- Theatrical release poster
- 君が最後に遺した歌
- Directed by: Takahiro Miki
- Screenplay by: Tomoko Yoshida
- Based on: 君が最後に遺した歌 by Misaki Ichijō
- Produced by: Kazuaki Kishida
- Starring: Shunsuke Michieda Meru Nukumi
- Music by: Seiji Kameda
- Production company: Toho Studios
- Distributed by: Toho
- Release date: March 20, 2026 (Japan);
- Running time: 117 minutes
- Country: Japan
- Language: Japanese

= The Last Song You Left Behind =

2026 Japanese romantic drama film

The Last Song You Left Behind (君が最後に遺した歌, Kimi ga Saigo ni Nokoshita Uta) is a 2026 Japanese romantic drama film directed by Takahiro Miki, based on the novel of the same name by Misaki Ichijō.

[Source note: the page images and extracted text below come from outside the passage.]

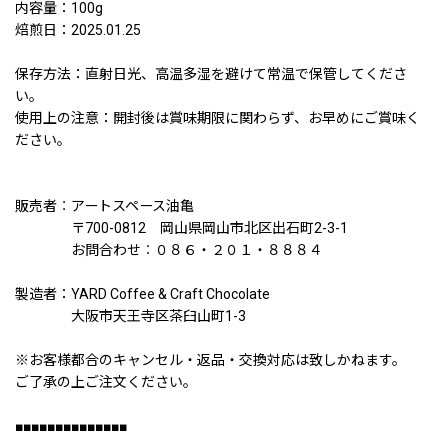
内容量：100g
焙煎日：2025.01.25
保存方法：直射日光、高温多湿を避けて常温で保管してくださ
い。
使用上の注意：開封後は賞味期限に関わらず、お早めにご賞味く
ださい。
販売者︰アートスペース油亀
〒700-0812 岡山県岡山市北区出石町2-3-1
お問合わせ︰０８６・２０１・８８８４
製造者：YARD Coffee & Craft Chocolate
大阪市天王寺区茶臼山町1-3
※お客様都合のキャンセル・返品・交換対応は致しかねます。
ご了承の上ご注文ください。
■■■■■■■■■■■■■■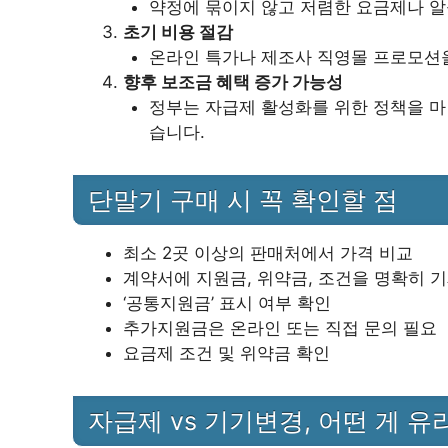
약정에 묶이지 않고 저렴한 요금제나 알
초기 비용 절감
온라인 특가나 제조사 직영몰 프로모션을
향후 보조금 혜택 증가 가능성
정부는 자급제 활성화를 위한 정책을 마련
습니다.
단말기 구매 시 꼭 확인할 점
최소 2곳 이상의 판매처에서 가격 비교
계약서에 지원금, 위약금, 조건을 명확히 
‘공통지원금’ 표시 여부 확인
추가지원금은 온라인 또는 직접 문의 필요
요금제 조건 및 위약금 확인
자급제 vs 기기변경, 어떤 게 유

The film stars Shunsuke Michieda and Meru Nukumi, following a ten-year love story between a boy who writes poetry and a girl with dyslexia who possesses exceptional musical talent.

== Plot ==
Haruto Mizushima, a high school student who secretly enjoys writing poetry, lives a quiet life with his grandparents after losing his parents at a young age. One day, his classmate Ayane Toosaka discovers his poems and asks him to write lyrics for her.

Ayane, who has developmental dyslexia and struggles with reading and writing, possesses a remarkable talent for composing and singing. As they begin creating music together after school, the two gradually develop a deep emotional connection.

As their music gains attention, they face social pressure and personal struggles. Ayane eventually passes an audition and moves to Tokyo to pursue her musical career, leading to a temporary separation.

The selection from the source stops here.